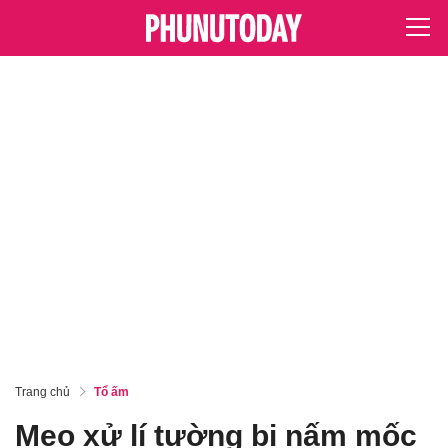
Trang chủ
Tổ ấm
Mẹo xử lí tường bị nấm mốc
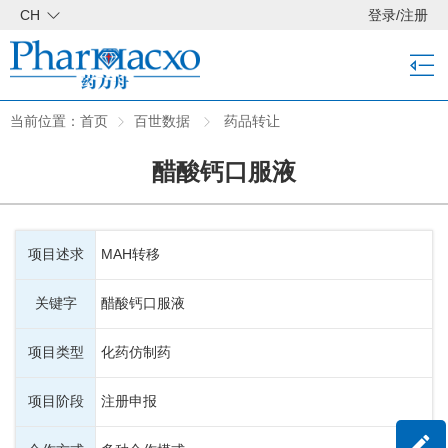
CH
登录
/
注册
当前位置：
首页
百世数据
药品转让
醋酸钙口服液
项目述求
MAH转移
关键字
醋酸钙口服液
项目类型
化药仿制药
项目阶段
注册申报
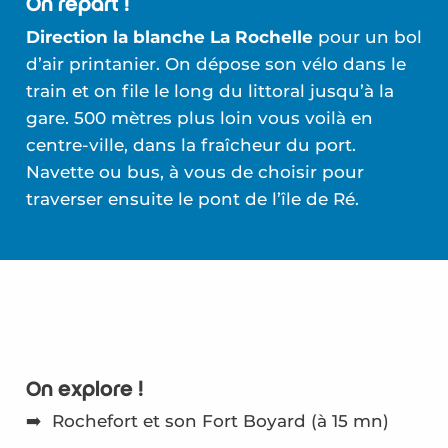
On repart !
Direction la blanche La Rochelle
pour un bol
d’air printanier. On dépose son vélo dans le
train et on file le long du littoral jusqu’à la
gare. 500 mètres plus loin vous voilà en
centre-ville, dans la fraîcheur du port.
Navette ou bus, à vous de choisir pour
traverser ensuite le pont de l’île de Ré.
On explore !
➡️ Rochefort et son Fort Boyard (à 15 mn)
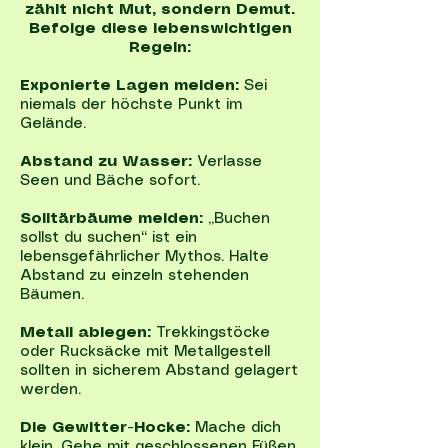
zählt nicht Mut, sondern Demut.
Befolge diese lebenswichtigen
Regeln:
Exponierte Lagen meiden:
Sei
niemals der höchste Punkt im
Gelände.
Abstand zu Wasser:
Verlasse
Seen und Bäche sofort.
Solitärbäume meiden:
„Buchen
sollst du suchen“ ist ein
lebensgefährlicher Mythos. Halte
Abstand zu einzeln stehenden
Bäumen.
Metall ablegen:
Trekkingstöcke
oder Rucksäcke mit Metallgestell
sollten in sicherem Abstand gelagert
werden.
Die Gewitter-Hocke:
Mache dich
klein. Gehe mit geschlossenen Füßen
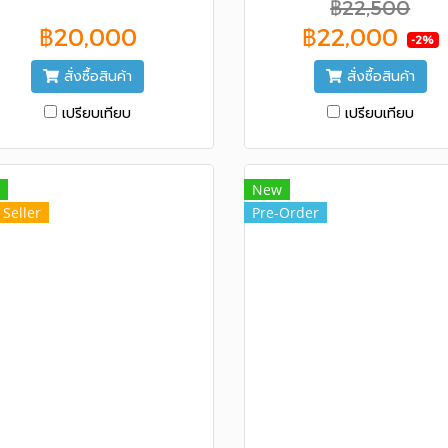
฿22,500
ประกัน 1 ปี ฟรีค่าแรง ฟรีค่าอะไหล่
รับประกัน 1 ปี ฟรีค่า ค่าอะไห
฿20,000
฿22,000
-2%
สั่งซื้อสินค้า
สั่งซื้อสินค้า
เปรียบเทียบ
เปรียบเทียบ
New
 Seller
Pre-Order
════════════════
▶ _TASK BRIEF_: Where pictures appear, skip them and transcribe all other material word for word.

▶ _ANSWER TO THE PROBLEM_:
Trang chủ
Tổ ấm
Mẹo xử lí tường bị nấm mốc
CH
登录
/
注册
当前位置：
首页
百世数据
药品转让
醋酸钙口服液
项目述求
MAH转移
关键字
醋酸钙口服液
项目类型
化药仿制药
项目阶段
注册申报
On repart !
Direction la blanche La Rochelle
pour un bol
d’air printanier. On dépose son vélo dans le
train et on file le long du littoral jusqu’à la
gare. 500 mètres plus loin vous voilà en
centre-ville, dans la fraîcheur du port.
Navette ou bus, à vous de choisir pour
traverser ensuite le pont de l’île de Ré.
On explore !
➡️ Rochefort et son Fort Boyard (à 15 mn)
zählt nicht Mut, sondern Demut.
Befolge diese lebenswichtigen
Regeln:
Exponierte Lagen meiden:
Sei
niemals der höchste Punkt im
Gelände.
Abstand zu Wasser:
Verlasse
Seen und Bäche sofort.
Solitärbäume meiden:
„Buchen
sollst du suchen“ ist ein
lebensgefährlicher Mythos. Halte
Abstand zu einzeln stehenden
Bäumen.
Metall ablegen:
Trekkingstöcke
oder Rucksäcke mit Metallgestell
sollten in sicherem Abstand gelagert
werden.
Die Gewitter-Hocke:
Mache dich
klein. Gehe mit geschlossenen Füßen
฿22,500
ประกัน 1 ปี ฟรีค่าแรง ฟรีค่าอะไหล่
รับประกัน 1 ปี ฟรีค่า ค่าอะไห
฿20,000
฿22,000
-2%
สั่งซื้อสินค้า
สั่งซื้อสินค้า
เปรียบเทียบ
เปรียบเทียบ
New
 Seller
Pre-Order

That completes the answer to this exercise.